[Dataset entries]

*-*-*

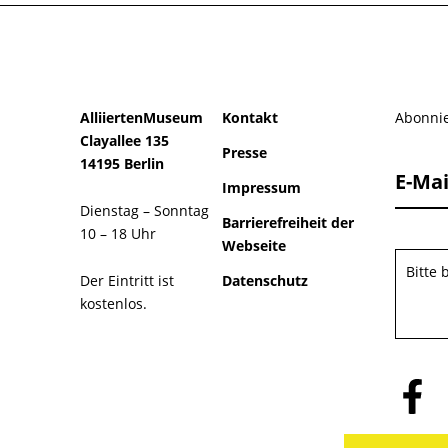
AlliiertenMuseum
Kontakt
Abonnie
Clayallee 135
Presse
14195 Berlin
E-Mai
Impressum
Dienstag – Sonntag
Barrierefreiheit der
10 – 18 Uhr
Webseite
Bitte
Der Eintritt ist
Datenschutz
kostenlos.
Folge
uns
auf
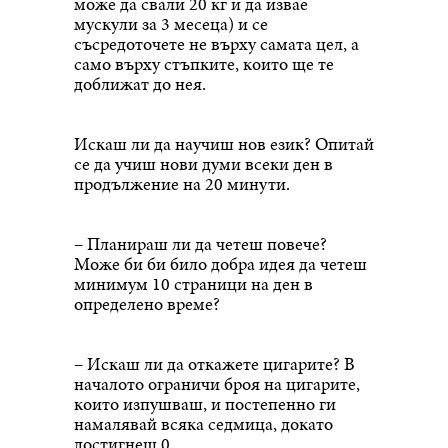
може да свали 20 кг и да извае
мускули за 3 месеца) и се
съсредоточете не върху самата цел, а
само върху стъпките, които ще те
доближат до нея.
Искаш ли да научиш нов език? Опитай
се да учиш нови думи всеки ден в
продължение на 20 минути.
– Планираш ли да четеш повече?
Може би би било добра идея да четеш
минимум 10 страници на ден в
определено време?
– Искаш ли да откажете цигарите? В
началото ограничи броя на цигарите,
които изпушваш, и постепенно ги
намалявай всяка седмица, докато
достигнеш 0.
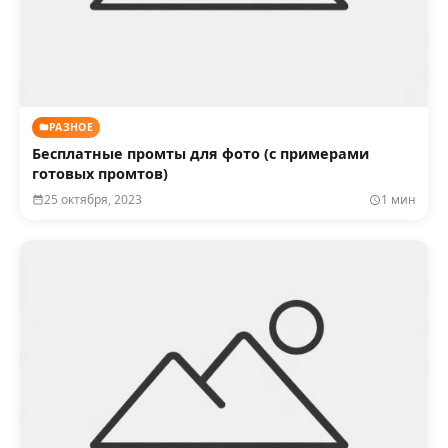
РАЗНОЕ
Бесплатные промты для фото (с примерами
готовых промтов)
25 октября, 2023
1 мин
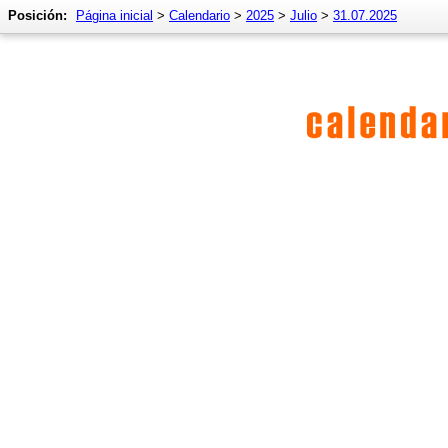
Posición:
Página inicial
>
Calendario
>
2025
>
Julio
>
31.07.2025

*-*-*

§ **TASK TO COMPLETE**:
Among the lines above, find those with the string "четеш" and copy them.

§ **TASK RESULT**:
– Планираш ли да четеш повече?
Може би би било добра идея да четеш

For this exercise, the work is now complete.